As a business owner, you need to be ready for anything. You never know when you may be approached by investors offering growth capital or faced with a changing economic landscape that requires scaling your team up or down. To make sure you have the freedom to react quickly and efficiently when situations arise, having a handle on HR is critical.
There are aspects of managing your business that are clearly central to its health – product development, sales, and market expansion, for example – but keeping HR fundamentals in good shape will keep your organization agile.
Below, I’ve outlined 10 aspects of HR management to have in line before change arrives on your doorstep.
Review the State of Your HR: Where to Look
To get started, you’ll need to do a deep dive into your employee benefits, structures, and documentation. We could devote an entire article to every item below, but this list is intended to be a non-exhaustive resource that you can use as a starting point. Let’s dig in.

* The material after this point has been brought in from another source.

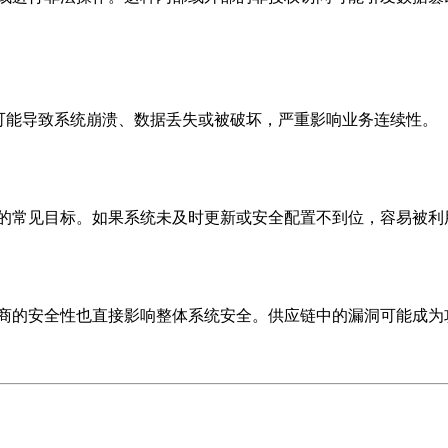
，可能导致系统崩溃、数据丢失或被破坏，严重影响业务连续性。
的常见目标。如果系统未及时更新或安全配置不到位，容易被利
商的安全性也直接影响整体系统安全。供应链中的漏洞可能成为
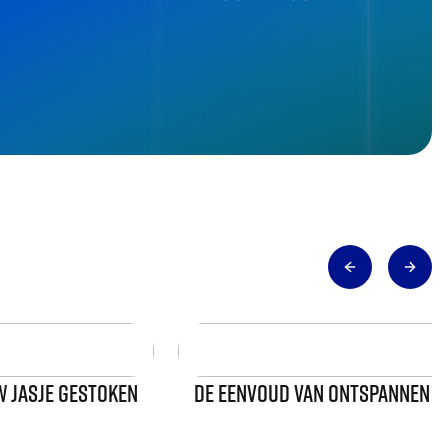
UW JASJE GESTOKEN
DE EENVOUD VAN ONTSPANNEN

Employee Files and I-9 Files
One of the most straightforward places to begin is with your employee files and your I-9 forms. Make sure you have completed and stored your employees’ I-9 files following government guidelines; these must be kept separately from the rest of your employee files.

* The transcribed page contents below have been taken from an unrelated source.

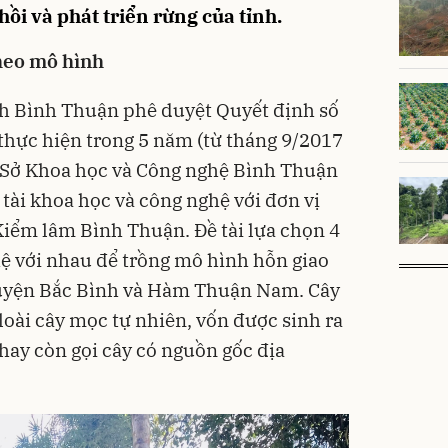
hồi và phát triển rừng của tỉnh.
heo mô hình
nh Bình Thuận phê duyệt Quyết định số
ực hiện trong 5 năm (từ tháng 9/2017
, Sở Khoa học và Công nghệ Bình Thuận
tài khoa học và công nghệ với đơn vị
 Kiểm lâm Bình Thuận. Đề tài lựa chọn 4
 hệ với nhau để trồng mô hình hỗn giao
huyện Bắc Bình và Hàm Thuận Nam. Cây
loài cây mọc tự nhiên, vốn được sinh ra
 hay còn gọi cây có nguồn gốc địa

Do an appraisal of your compensation structure. The discussion about fairness in compensation today is centered around gender equity. Can you prove that everyone at your company is compensated in a fair and equitable manner? Whether you’re hoping to sell, raise money, or simply avoid lawsuits, you should be able to.
Wage and Hour Claims
Check whether any wage and hour claims have been filed against your business with the Department of Labor. If you haven’t heard anything, it’s likely because no claims have been filed. But it’s better for you to check proactively than to find out about one from a prospective investor or buyer.
Payroll Laws / Workers’ Compensation
Do you have any employees on severance? What about any current or pending workers’ compensation claims on your books? Whatever your situation, you should be able to answer the following:
How many states do you do business in and where do your employees live?
Are you registered with the Department of Revenue in every state where you have employees? Payroll laws vary by state, so you must register individually.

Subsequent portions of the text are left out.